Quando Bob Geldof decise di volere i Queen al Live Aid aveva ben presente che tra i 4 ragazzi di We Will Rock You si era rotto qualcosa. Lo aveva ribadito John Deacon, bassista sempre rimasto nell’ombra ma senza il quale non avremmo avuto il riff di Another One Bites The Dust.
Per il riccioluto performer delle 4 corde la band era ridotta a 4 individui che suonavano come automi, ma l’arrivo dei Queen al Live Aid significava trovare un testimonial autorevole per la lotta alla povertà. Come suggeriva il nome dell’evento, infatti, il grande concerto al Wembley Stadium di Londra serviva a raccogliere fondi per l’Etiopia.

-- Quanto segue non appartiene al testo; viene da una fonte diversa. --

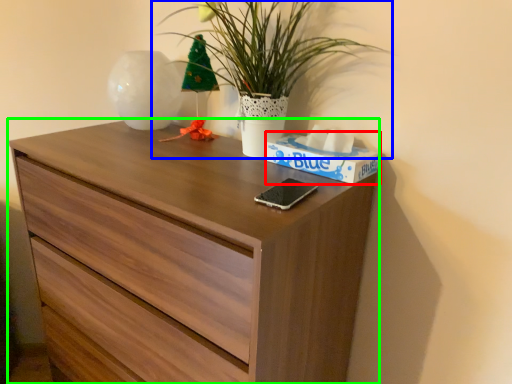 Question: Which object is the closest to the box (highlighted by a red box)? Choose among these: houseplant (highlighted by a blue box) or chest of drawers (highlighted by a green box).

Choices:
 (A) houseplant
 (B) chest of drawers

Answer: (A) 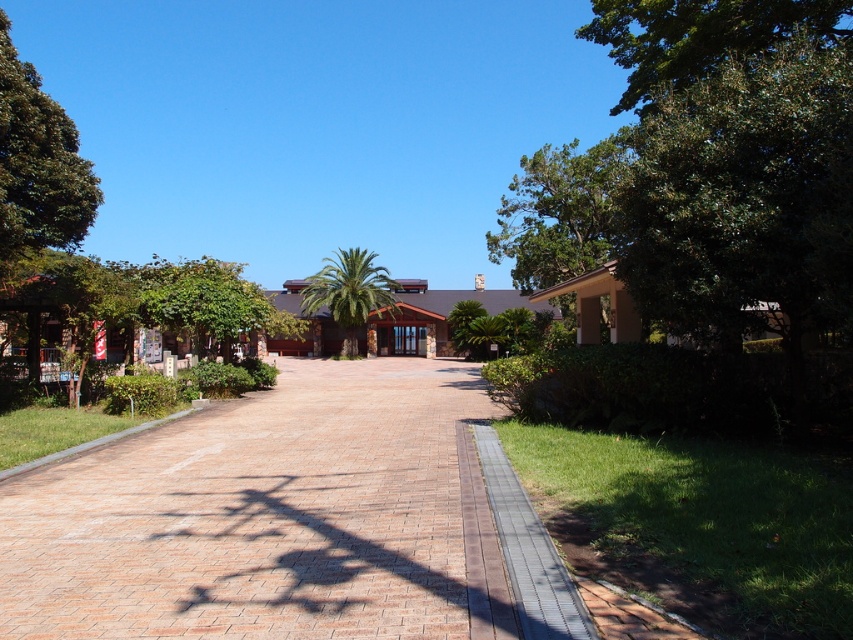 You are standing at the start of the paved pathway and want to reach the green leafy tree at right. Which direction should you walk to get there?

The green leafy tree at right is located at point (709, 172), so you should walk towards the right side of the image to reach it.

You are standing at the entrance of the pathway and want to reach the green leafy palm at center. Which direction should you walk to get there?

The green leafy palm at center is located at point (349,292), so you should walk towards the center of the image to reach it.

You are standing at the entrance of the garden and see both the green leafy palm at center and the green leafy tree at center. Which one is closer to you?

The green leafy palm at center is closer to you because the green leafy tree at center is behind it. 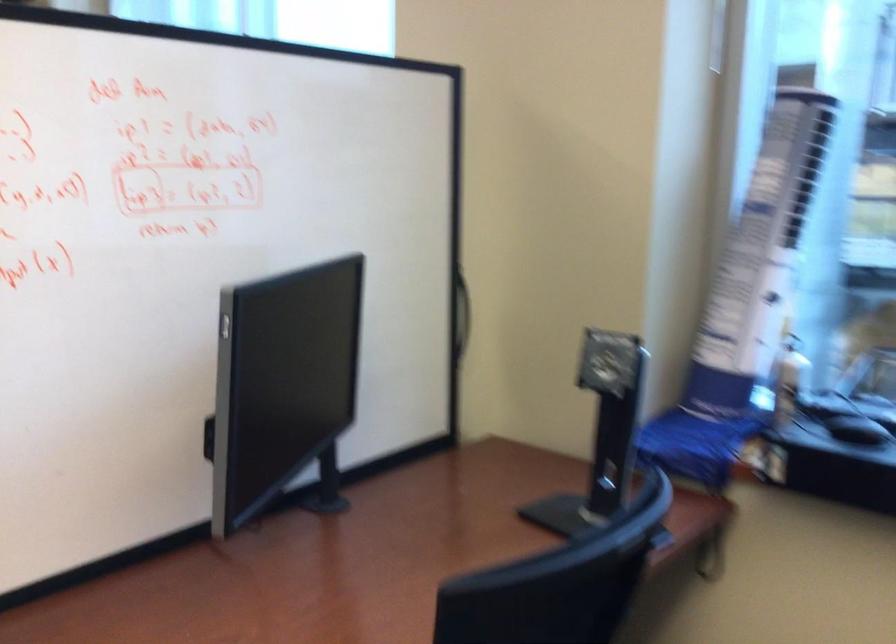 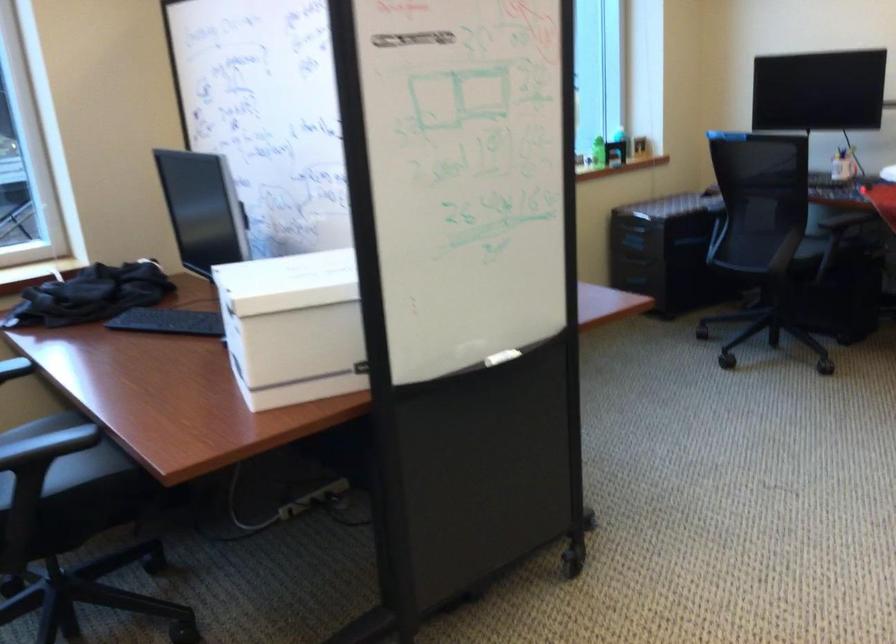 Question: I am providing you with two images of the same scene from different viewpoints. After the viewpoint changes to image2, which objects are now occluded?

Choices:
 (A) small black fan
 (B) rolled up poster
 (C) whiteboard marker tray
 (D) green plastic bottle

Answer: (B) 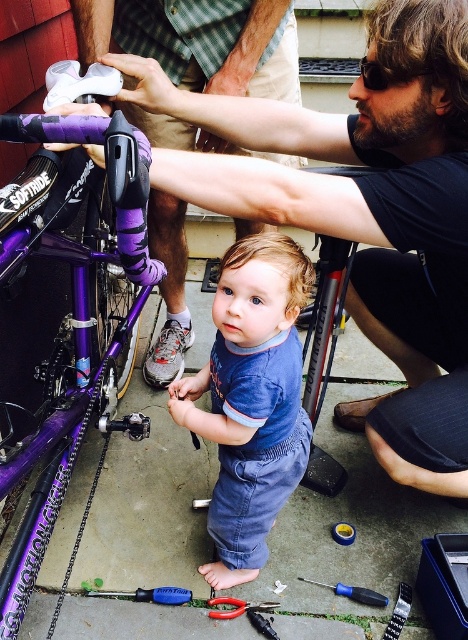 Question: Which of the following is the closest to the observer?

Choices:
 (A) (322, 586)
 (B) (404, 456)
 (C) (90, 324)
 (D) (256, 515)

Answer: (B)

Question: Which point is farther to the camera?

Choices:
 (A) (346, 592)
 (B) (39, 433)
 (C) (139, 588)
 (D) (242, 410)

Answer: (C)

Question: Can you confirm if purple matte bicycle at left is bigger than blue plastic screwdriver at center?

Choices:
 (A) yes
 (B) no

Answer: (A)

Question: In this image, where is blue plastic screwdriver at lower center located relative to blue plastic screwdriver at center?

Choices:
 (A) left
 (B) right

Answer: (A)

Question: Does blue denim overalls at center appear over metallic silver pliers at lower center?

Choices:
 (A) no
 (B) yes

Answer: (B)

Question: Which point appears farthest from the camera in this image?

Choices:
 (A) (249, 604)
 (B) (155, 593)

Answer: (B) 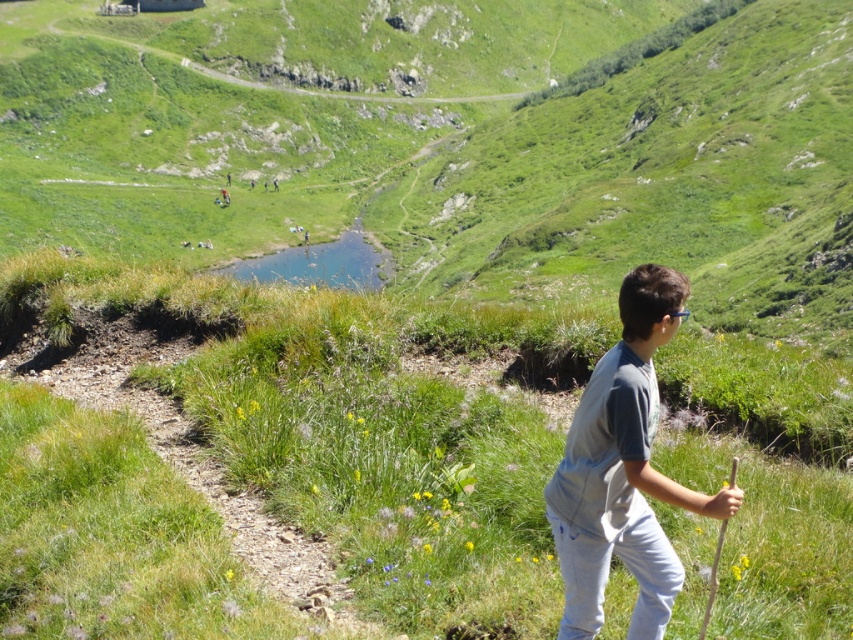 You are a hiker who wants to take a photo of the gray cotton shirt at center and the green grassy at center. Which object should you focus on first if you want the one closer to you to be sharp?

The gray cotton shirt at center is closer to you than the green grassy at center, so you should focus on the gray cotton shirt at center first to ensure it is sharp.

You are a hiker on the path and want to take a photo of the gray cotton shirt at center without the green grassy at center in the background. Is it possible to do so?

The gray cotton shirt at center is behind the green grassy at center, so you cannot take a photo of the gray cotton shirt at center without the green grassy at center in the background.

You are standing at the point with coordinates point (598, 419) and want to walk towards the point with coordinates point (668, 385). Which direction should you move relative to your current position?

You should move towards the point (668, 385) by going north because it is further to the viewer than point (598, 419). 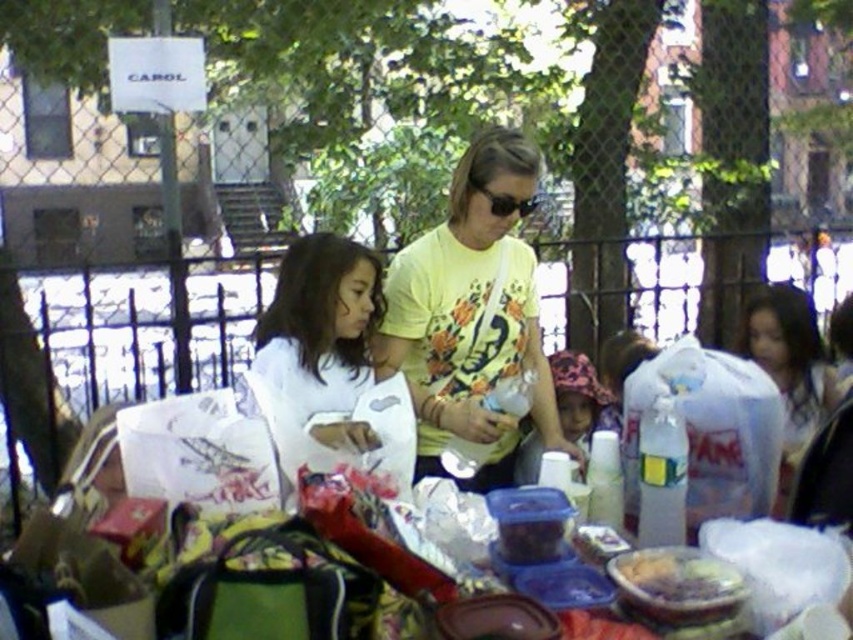 Is matte white shirt at right positioned behind matte pink hat at center?

No, it is not.

Is the position of matte white shirt at right less distant than that of matte pink hat at center?

Yes, it is.

I want to click on matte white shirt at right, so click(790, 371).

Locate an element on the screen. The image size is (853, 640). matte white shirt at right is located at coordinates (790, 371).

Between point (399, 268) and point (579, 396), which one is positioned behind?

The point (579, 396) is more distant.

This screenshot has height=640, width=853. Identify the location of yellow floral t-shirt at center. (471, 314).

Based on the photo, can you confirm if white matte shirt at center is taller than translucent plastic container at center?

Yes.

Does white matte shirt at center have a greater width compared to translucent plastic container at center?

Correct, the width of white matte shirt at center exceeds that of translucent plastic container at center.

Who is more forward, (334, 289) or (695, 566)?

Point (695, 566)

I want to click on white matte shirt at center, so click(322, 337). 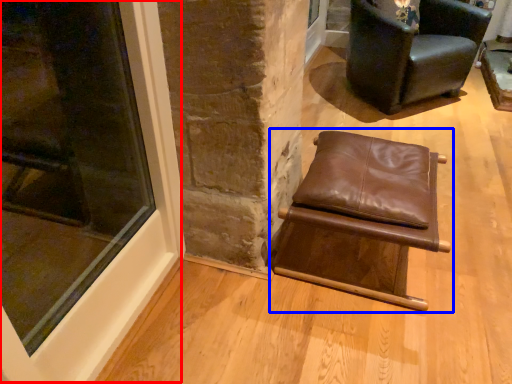 Question: Which of the following is the farthest to the observer, window (highlighted by a red box) or chair (highlighted by a blue box)?

Choices:
 (A) window
 (B) chair

Answer: (B) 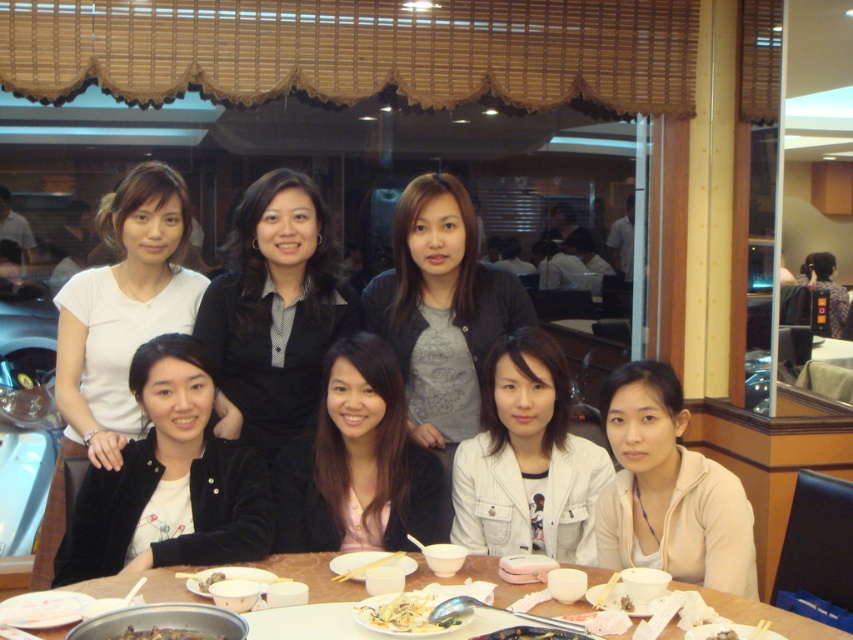 Is point (88, 490) behind point (190, 637)?

Yes, it is behind point (190, 637).

How far apart are velvet black jacket at lower left and brown glossy meat at center?

velvet black jacket at lower left is 28.71 inches away from brown glossy meat at center.

What do you see at coordinates (169, 481) in the screenshot? This screenshot has height=640, width=853. I see `velvet black jacket at lower left` at bounding box center [169, 481].

Locate an element on the screen. The image size is (853, 640). velvet black jacket at lower left is located at coordinates (169, 481).

Is velvet black jacket at lower left positioned behind wooden table at center?

Yes, it is behind wooden table at center.

Does velvet black jacket at lower left have a lesser width compared to wooden table at center?

Yes, velvet black jacket at lower left is thinner than wooden table at center.

What do you see at coordinates (169, 481) in the screenshot? I see `velvet black jacket at lower left` at bounding box center [169, 481].

This screenshot has width=853, height=640. I want to click on velvet black jacket at lower left, so click(x=169, y=481).

From the picture: Who is higher up, white matte shirt at upper left or white matte jacket at lower right?

Positioned higher is white matte shirt at upper left.

Between white matte shirt at upper left and white matte jacket at lower right, which one appears on the left side from the viewer's perspective?

white matte shirt at upper left is more to the left.

Which is behind, point (102, 272) or point (712, 576)?

The point (102, 272) is more distant.

This screenshot has height=640, width=853. In order to click on white matte shirt at upper left in this screenshot , I will do `click(123, 308)`. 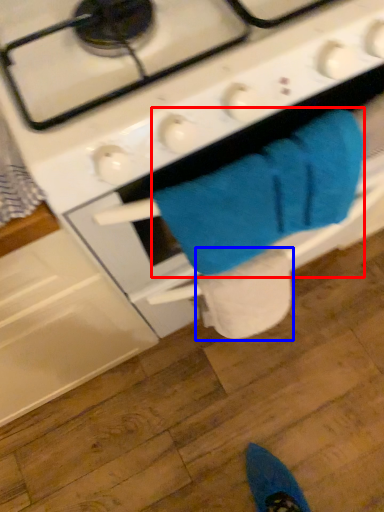 Question: Which object is further to the camera taking this photo, bath towel (highlighted by a red box) or toilet paper (highlighted by a blue box)?

Choices:
 (A) bath towel
 (B) toilet paper

Answer: (B)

Una manifestazione, il Live Aid, che andava in scena anche a Philadelphia, al JFK Stadium. Due grandi eventi in due grandi Stati, per la prima volta al mondo, venivano trasmessi dai satelliti in 150 paesi in diretta televisiva e il risultato fu quello dello share più importante della storia delle comunicazioni con più di 2 miliardi di utenti sintonizzati.
Il 13 luglio 1985 il rock scelse di cambiare il mondo. Ogni artista aveva 20 minuti a disposizione per il suo show e i Queen, al Live Aid, avevano già scritto tutto ciò che li aveva resi una leggenda. Da Bohemian Rhapsody a We Are The Champions Freddie Mercury e soci ebbero di certo qualche difficoltà nel selezionare i brani per la setlist.
Freddie salì sul palco con il pugno alzato e l’energia che quel giorno lo consacrò all’Olimpo del rock. In 20 minuti trascinò letteralmente le 72mila persone dello Stadio Wembley.
Tutto iniziò con Bohemian Rhapsody per poi continuare con Radio Ga Ga, Hammer To Fall, Crazy Little Thing Called Love, We Will Rock You e poi chiudersi con We Are The Champions. L’esibizione dei Queen al Live Aid fu epica ed Elton John, scherzosamente, disse: “Bast**di, ci avete rubato tutta la scena”.